Con questo incipit il dott. Gaspare Caputo presenta la nuova raccolta di liriche intitolata Fiori di corbezzolo: una dichiarazione di poetica e contemporaneamente l’indicazione dell’angolazione scelta per guardare e rappresentare il mondo, il proprio mondo poetico che, come avviene ai veri poeti, è unico e inconfondibile, lontano da stereotipi e parole scontate della gente comune e dei media.
In una lunga erudita spiegazione il corbezzolo, che in dialetto definiamo cacumbaru o, con l’assimilazione nasale della -b- come avviene nei paesi del lametino settentrionale –cacummaru-, diventa per Caputo il simbolo della riscoperta di ciò che è semplice ma anche prezioso: “gli antichi Romani ben conoscevano le virtù terapeutiche delle foglie, delle bacche e del miele del corbezzolo”.
Caputo resta così fedele al suo mondo poetico, quello espresso nelle poesie dialettali nelle due precedenti raccolte pubblicate nel 2007 e nel 2015.
Se c’è continuità tra le prime due sillogi, la terza del 2017 ha i caratteri della novità nella scelta del mezzo linguistico, l’italiano, e in qualche misura nei contenuti, perché è la lingua stessa a modificare l’approccio al reale: concreto, immediato e legato all’ambiente e alla cultura in cui si è vissuti col dialetto. Consapevole della tradizione, delle forme metriche più libere, degli stilemi e dei contenuti propri della tradizione letteraria con l’italiano.
Il richiamo alla tradizione è già evidente nella lirica introduttiva dedicata a Franco Berardelli, il poeta di Martirano morto giovanissimo di tisi e compaesano di Caputo.  Gaspare Caputo vede in lui un precursore, anche perché in Berardelli egli ritrova la malinconia di chi coglie l’inevitabile appressarsi della morte e la consapevolezza della malattia che toglie gioia alla vita. La lirica esprime anche il senso di appartenenza ad un territorio, quello dei paesi intorno al Monte Reventino, che ha dato alla Calabria una rosa di grandi poeti dialettali: Michele Pane, Vittorio Butera, Dario Galli.  Come fecero loro, Caputo ricorda nei suoi versi i motivi dell’ispirazione poetica di Berardelli e riecheggia le loro parole di rimpianto per la morte precoce del giovane poeta che si apriva alla vita.

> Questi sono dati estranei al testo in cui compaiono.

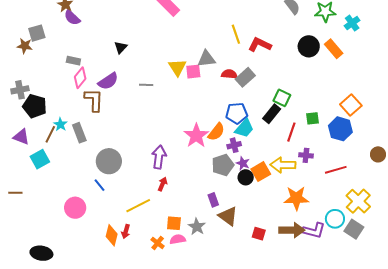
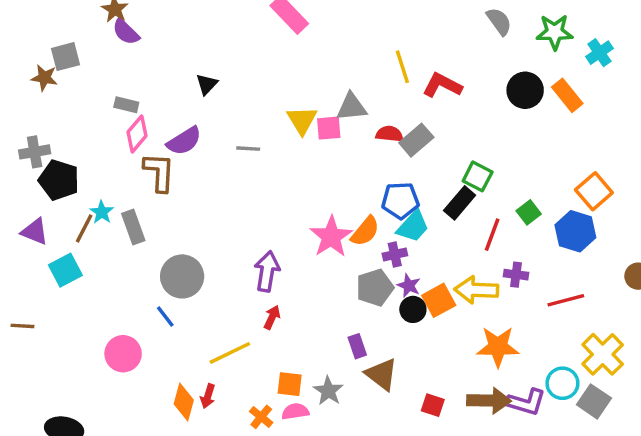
green square: (313, 118) -> (529, 212), turned -32

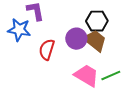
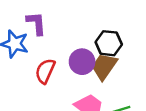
brown trapezoid: (95, 41) -> (104, 66), turned -100

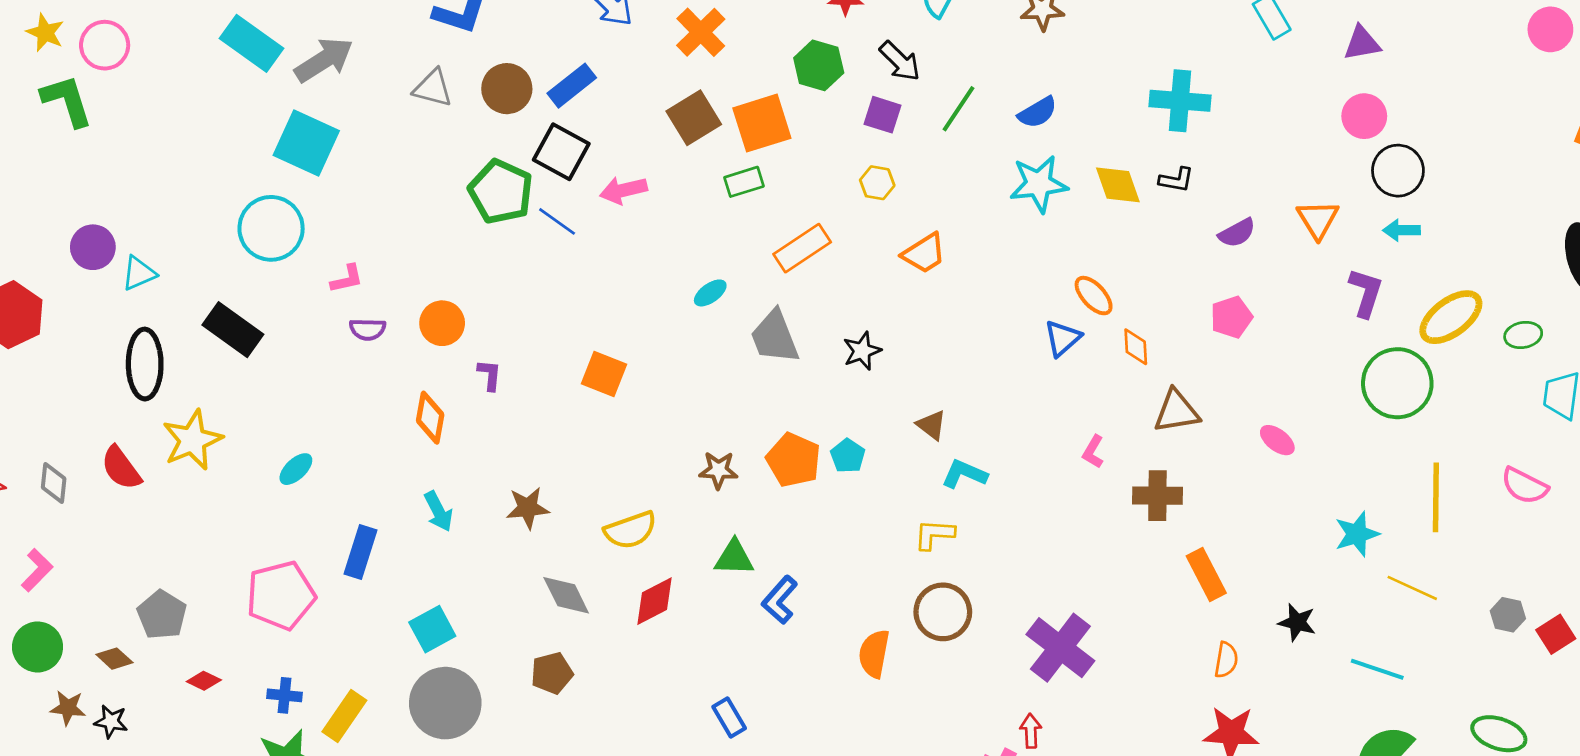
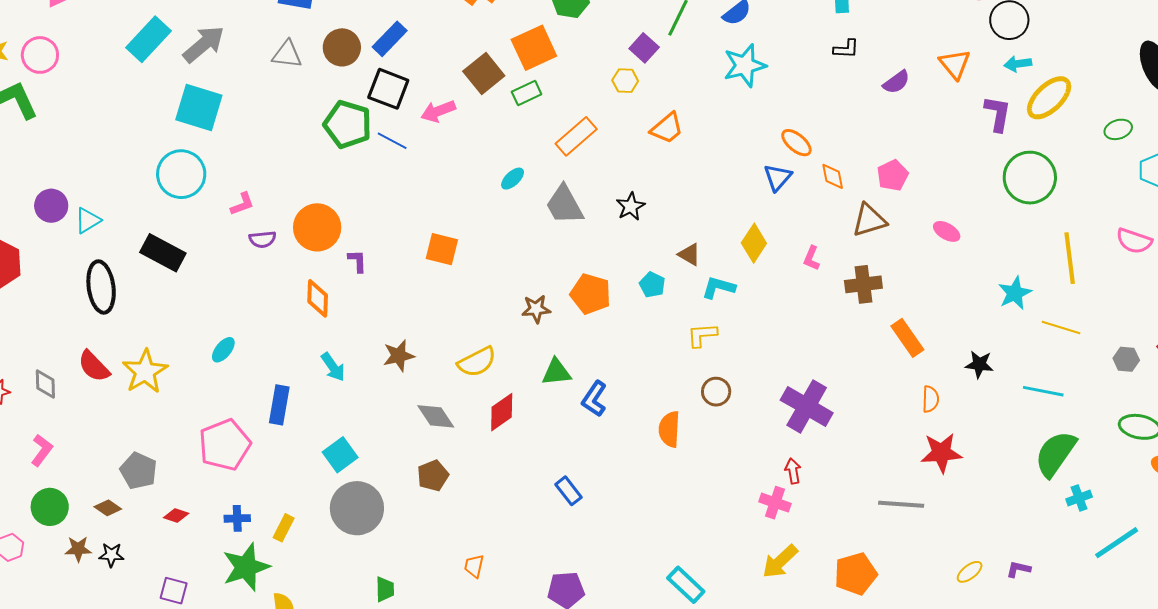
cyan rectangle: (251, 43) -> (148, 39), turned -75
purple square: (883, 115) -> (644, 48), moved, turned 32
brown square: (694, 118) -> (484, 74), moved
yellow diamond: (1118, 185) -> (754, 243), moved, turned 60
pink pentagon: (1231, 317) -> (893, 175), moved
yellow ellipse: (1451, 317) -> (1049, 98), moved
orange circle: (442, 323) -> (317, 227), size x1.4
yellow star: (192, 440) -> (145, 372), moved
cyan pentagon: (848, 456) -> (652, 285), moved
brown circle: (943, 612) -> (716, 392), size x0.7
gray hexagon: (1508, 615) -> (1126, 359), moved
yellow rectangle: (344, 716) -> (284, 528), size x0.7

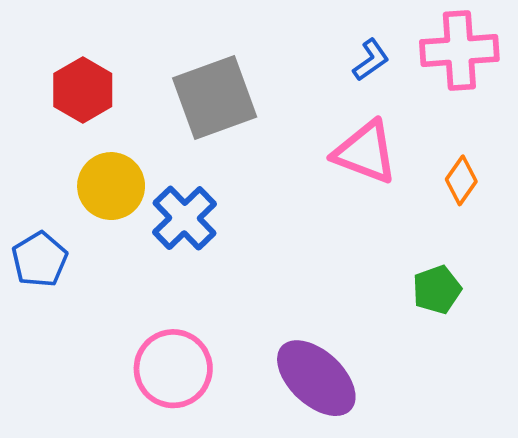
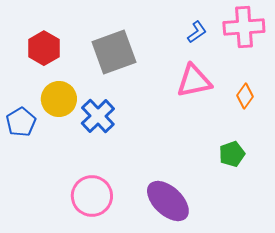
pink triangle: (365, 152) -> (194, 81), turned -33
blue pentagon: (40, 259) -> (21, 122), moved

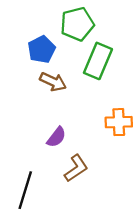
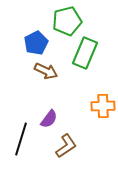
black line: (25, 190) -> (21, 139), moved

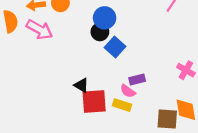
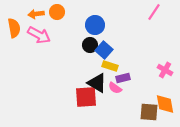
black circle: (100, 32) -> (90, 45), moved
black triangle: (81, 85) -> (97, 83), moved, size x1.5
yellow rectangle: (122, 105) -> (110, 66), moved

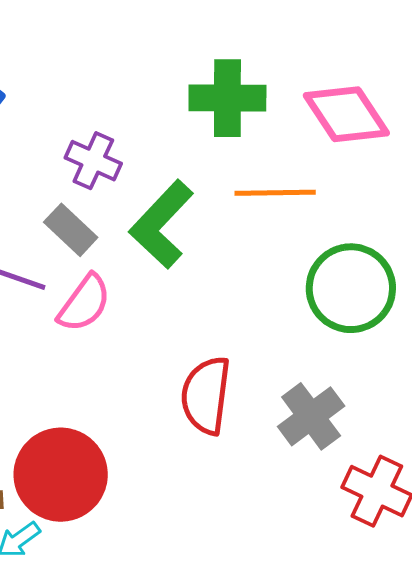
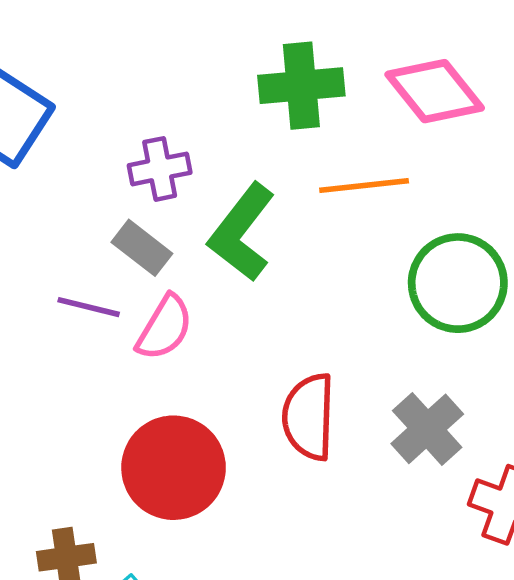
purple cross: (93, 161) -> (160, 169), turned -30
red circle: (61, 475) -> (174, 468), moved

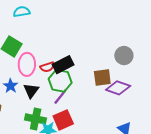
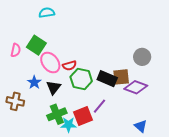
pink ellipse: (27, 64) -> (50, 63), turned -40
black rectangle: (63, 65) -> (107, 79), moved, turned 48
purple line: (60, 97) -> (100, 106), moved
green cross: (36, 119) -> (57, 114), turned -36

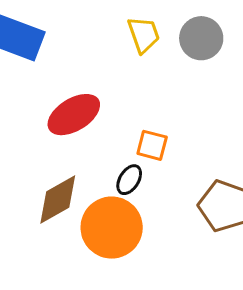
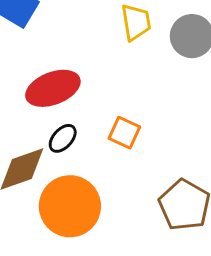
black ellipse: (129, 180) -> (63, 138), moved

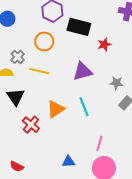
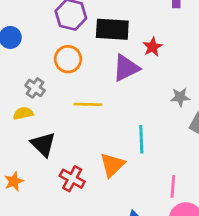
yellow line: (39, 71) -> (88, 104), moved
purple triangle: (82, 71) -> (126, 68), moved
cyan line: (84, 107) -> (141, 139), turned 30
orange triangle: (56, 109) -> (112, 165), moved

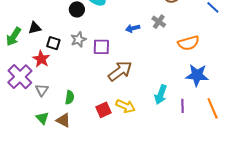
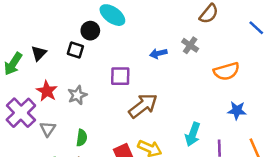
black triangle: (35, 28) -> (39, 53), turned -32
gray star: (78, 39) -> (77, 95), moved
black square: (53, 43) -> (75, 50), moved
blue star: (197, 75) -> (237, 110), size x0.7

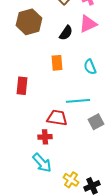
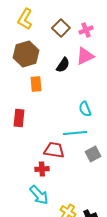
orange rectangle: (57, 63) -> (36, 84), moved
cyan semicircle: (90, 67) -> (85, 109), moved

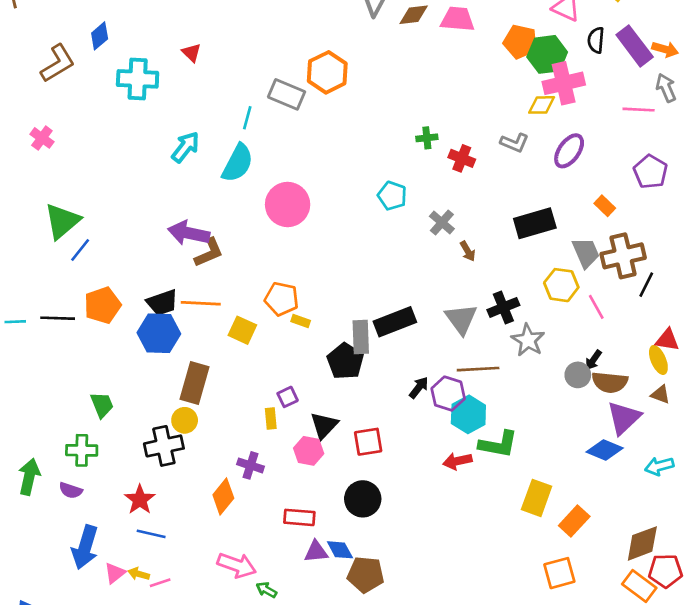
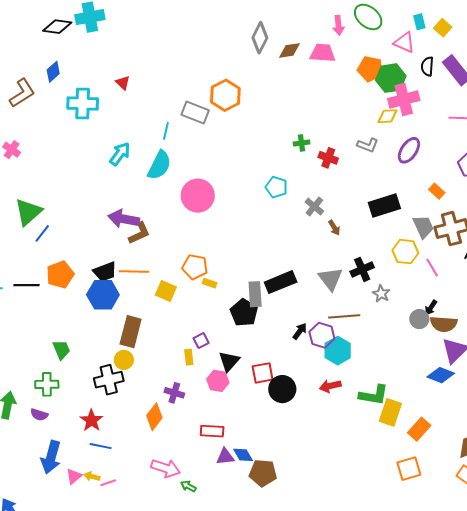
gray star: (528, 340) -> (381, 294), size x0.7
green L-shape: (498, 444) -> (374, 395), moved
black circle: (363, 499) -> (282, 389), moved

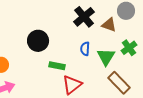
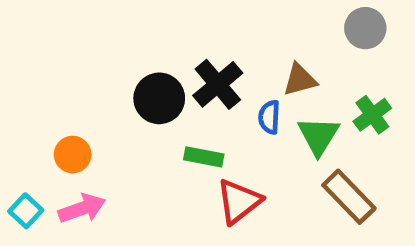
black cross: (84, 17) -> (218, 84), moved
brown triangle: (109, 25) -> (300, 80), moved, turned -35

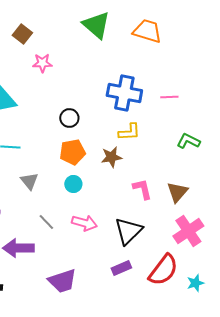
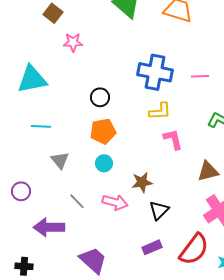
brown star: (111, 157) -> (142, 182), moved
pink L-shape: (142, 189) -> (173, 139), moved
brown triangle: (177, 192) -> (208, 171), turned 35
black triangle: (128, 231) -> (159, 210), size x0.7
purple trapezoid: (62, 281) -> (93, 260), turned -120

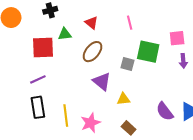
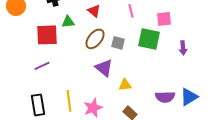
pink square: (177, 38) -> (164, 19), moved
gray square: (128, 64) -> (118, 43), moved
black rectangle: (38, 107) -> (38, 105), moved
purple semicircle: (165, 111) -> (165, 97), turned -54

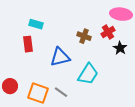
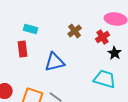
brown cross: (84, 36) -> (75, 31), moved, turned 32
cyan trapezoid: (88, 74) -> (105, 79), moved, turned -105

Tornano in questa raccolta in italiano i temi già presenti nelle due precedenti raccolte in dialetto:

  • l’infanzia con le prime esperienze sentimentali di un ragazzo che vive in un piccolo paese, in un ambiente modesto ma ricco di affetti sinceri (il padre, la madre, la nonna, la casa);
  • la natura incontaminata che fa da sfondo;
  • i personaggi di quel piccolo mondo che hanno segnato profondamente quest’epoca della vita (Gisella, Il mendicante);
  • la fine delle illusioni (La verità, Storie, L’albero di Giuda, La mia bicicletta)

Ma i contorni realistici delle liriche in dialetto lasciano il posto ad una rappresentazione del dramma umano che supera i confini geografici della Calabria e tende a cogliere il senso di labilità della vita che fu proprio dei crepuscolari e di Berardelli, ma appartiene anche a tutti gli uomini quando i ricordi son tanti e le illusioni poche.